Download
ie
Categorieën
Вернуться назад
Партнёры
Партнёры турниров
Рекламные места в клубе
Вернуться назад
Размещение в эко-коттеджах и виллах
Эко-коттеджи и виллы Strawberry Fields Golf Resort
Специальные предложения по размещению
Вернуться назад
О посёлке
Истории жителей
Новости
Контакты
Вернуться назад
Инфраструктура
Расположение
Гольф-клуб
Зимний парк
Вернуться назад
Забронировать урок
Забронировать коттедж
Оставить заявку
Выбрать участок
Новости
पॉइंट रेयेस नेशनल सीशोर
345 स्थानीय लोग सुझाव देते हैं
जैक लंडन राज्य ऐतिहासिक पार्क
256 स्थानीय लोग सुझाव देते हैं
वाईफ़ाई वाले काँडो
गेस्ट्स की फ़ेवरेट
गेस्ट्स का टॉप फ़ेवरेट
...
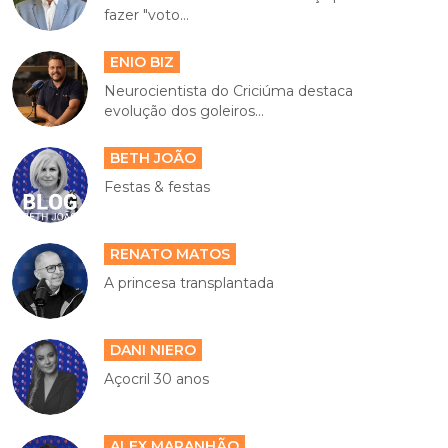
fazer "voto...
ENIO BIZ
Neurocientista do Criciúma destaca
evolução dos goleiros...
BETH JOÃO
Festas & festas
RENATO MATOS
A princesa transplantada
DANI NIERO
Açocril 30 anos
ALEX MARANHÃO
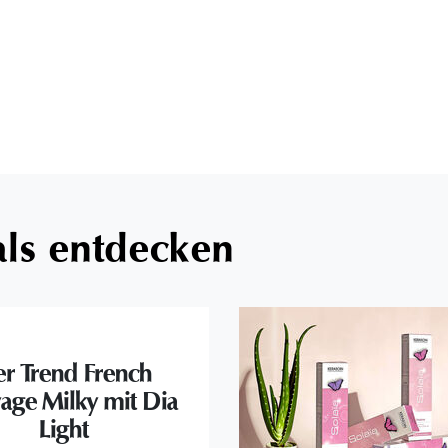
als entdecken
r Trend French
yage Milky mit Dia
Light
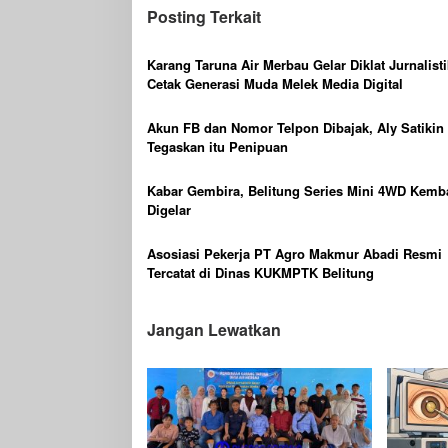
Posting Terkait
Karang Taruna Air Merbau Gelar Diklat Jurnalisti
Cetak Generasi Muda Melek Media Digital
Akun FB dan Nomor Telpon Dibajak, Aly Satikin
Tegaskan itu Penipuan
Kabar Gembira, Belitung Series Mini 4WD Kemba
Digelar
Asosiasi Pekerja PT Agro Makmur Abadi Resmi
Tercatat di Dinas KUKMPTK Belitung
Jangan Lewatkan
==
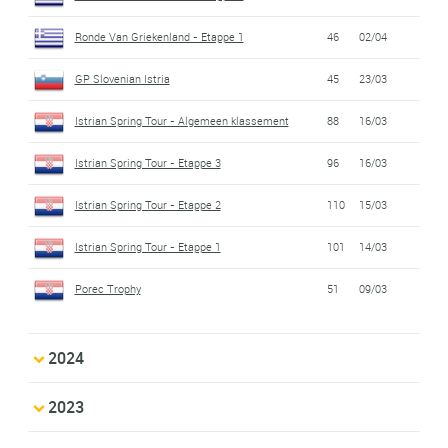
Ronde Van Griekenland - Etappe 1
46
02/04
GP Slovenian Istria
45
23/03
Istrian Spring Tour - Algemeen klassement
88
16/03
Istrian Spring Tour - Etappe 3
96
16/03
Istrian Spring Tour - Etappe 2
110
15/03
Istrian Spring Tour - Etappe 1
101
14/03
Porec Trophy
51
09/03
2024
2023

__Exercise__: Using the data above, transcribe exactly the lines between those containing "Neurocientista do Criciúma destaca" and "Jangan Lewatkan", inclusive, and leave every picture behind.

__Response below__:
Neurocientista do Criciúma destaca
evolução dos goleiros...
BETH JOÃO
Festas & festas
RENATO MATOS
A princesa transplantada
DANI NIERO
Açocril 30 anos
ALEX MARANHÃO
als entdecken
r Trend French
yage Milky mit Dia
Light
Posting Terkait
Karang Taruna Air Merbau Gelar Diklat Jurnalisti
Cetak Generasi Muda Melek Media Digital
Akun FB dan Nomor Telpon Dibajak, Aly Satikin
Tegaskan itu Penipuan
Kabar Gembira, Belitung Series Mini 4WD Kemba
Digelar
Asosiasi Pekerja PT Agro Makmur Abadi Resmi
Tercatat di Dinas KUKMPTK Belitung
Jangan Lewatkan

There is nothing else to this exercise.